How does my credit score affect getting a mobile home loan?
Manufactured Home Loan
California Manufactured Home Finance
Mobile Home Mortgage
When you apply for a manufactured home or Mobile Home Loan, your credit score is one of the main factors that lenders must review if they are going to approve your mobile home loan or decline the loan. Also affecting the approval process is your income, savings (including personal savings and retirement accounts such as IRA's) and if you have any other assets such as stocks, bonds, or other assets.
Your credit score doesn´t just affect your potential approval for a mobile home or manufactured home loan but it is also the chief deciding factor that determines the interest rate you will be able to obtain from the mobile home or manufactured home lender. The lenders have what is referred to as a "rate sheet" which has a range of credit scores and the corresponding interest rates for the mortgage alongside it.

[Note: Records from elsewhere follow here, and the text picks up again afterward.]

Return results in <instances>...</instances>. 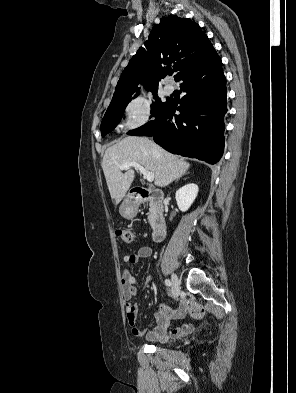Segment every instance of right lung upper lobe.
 <instances>
[{
  "label": "right lung upper lobe",
  "instance_id": "1",
  "mask_svg": "<svg viewBox=\"0 0 296 393\" xmlns=\"http://www.w3.org/2000/svg\"><path fill=\"white\" fill-rule=\"evenodd\" d=\"M212 46L199 25L187 18L164 17L155 25L145 42L124 69L115 88L112 101L126 99L135 92L138 84L148 90L158 88L160 79L173 67L177 80L190 66L196 63Z\"/></svg>",
  "mask_w": 296,
  "mask_h": 393
}]
</instances>
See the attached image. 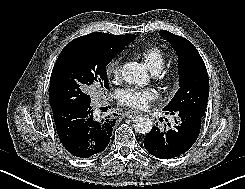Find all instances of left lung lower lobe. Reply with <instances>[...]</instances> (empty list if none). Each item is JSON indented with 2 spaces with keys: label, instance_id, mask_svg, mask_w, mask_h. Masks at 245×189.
Segmentation results:
<instances>
[{
  "label": "left lung lower lobe",
  "instance_id": "left-lung-lower-lobe-1",
  "mask_svg": "<svg viewBox=\"0 0 245 189\" xmlns=\"http://www.w3.org/2000/svg\"><path fill=\"white\" fill-rule=\"evenodd\" d=\"M178 115V121L173 128L160 130L153 126L144 138L145 149L153 156L170 159L188 151L197 140L202 115L193 110L171 112Z\"/></svg>",
  "mask_w": 245,
  "mask_h": 189
}]
</instances>
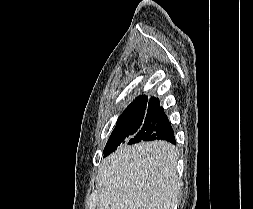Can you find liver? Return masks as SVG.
<instances>
[{
	"instance_id": "6515ba94",
	"label": "liver",
	"mask_w": 253,
	"mask_h": 209,
	"mask_svg": "<svg viewBox=\"0 0 253 209\" xmlns=\"http://www.w3.org/2000/svg\"><path fill=\"white\" fill-rule=\"evenodd\" d=\"M178 154L166 141L121 146L97 175L98 209H174Z\"/></svg>"
}]
</instances>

The higher your credit score, the lower the interest rate you will obtain from the lender for your mobile home or manufactured home loan. A higher credit score indicates to the lender that 1) you are less likely to default on your home loan, 2) you will be making your mobile home or manufactured home mortgage payments on time and 3) they will see a return on their investment in the long run.
If you have a credit score on the lower side of the spectrum, it shows the lender that you are a higher risk to finance for a mobile home purchase, and the lender may wind up having to foreclose on the manufactured home, which is an instant red flag for the lender. In turn, the lender will increase your interest rate to offset this risk and see a higher immediate return on your mobile home loan in the form of the interest paid.
In this currently harsh economic climate, there has been somewhat of a dramatic raise in the standard for credit scores, which has made it more difficult to obtain a manufactured or mobile home loan. What was once being considered as an "above average" score, a 660 is now the MINIMUM for many lenders to underwrite a manufactured home and mobile home loan. This is why it is the best idea to raise your credit score to the highest possible rating before you decide to make an application for a mobile home or manufactured home loan. If you wait for a higher score to build, you will obtain a much lower interest rate (which translates into a lower monthly payment, as well).
There are many avenues you can pursue to achieve a higher credit score, an increase you chances to obtain a manufactured home or mobile home loan. Contrary to popular belief, debt consolidation firms and credit counseling services can often – in the short term – harm your credit score and the potential to obtain new credit. Simply making your payment deadlines, paying more than the minimum payment, and slowly paying off your existing debts can work quickly to raise your credit score and improve your chances of securing a manufactured home loan or mobile home loan in the future.
Very few people actually know the formula that results in a person´s credit score, but the facts about how to increase it are very accepted, and if you want to be approved for a manufactured or mobile home loan then you must follow these rules. First, it is very important not to make any late payments. If you accidentally make a late payment, then just call the credit company, and ask them not to report it and they will usually just make an internal note and not give you a "ding." Just don´t let it happen again. Another important rule to live by is that you can´t have too much debt as a ratio to your total credit. This is basically a ration that shows whether you have maxed out your credit cards, or use them responsibly. Also, when you apply for a mobile home or manufactured home loan, your credit will be pulled. Having your credit pulled frequently lowers your credit score, because it gives the appearance that you are desperate for more credit, which is very bad. This makes it a very bad idea to apply for a credit card right before you apply for a manufactured or mobile home loan.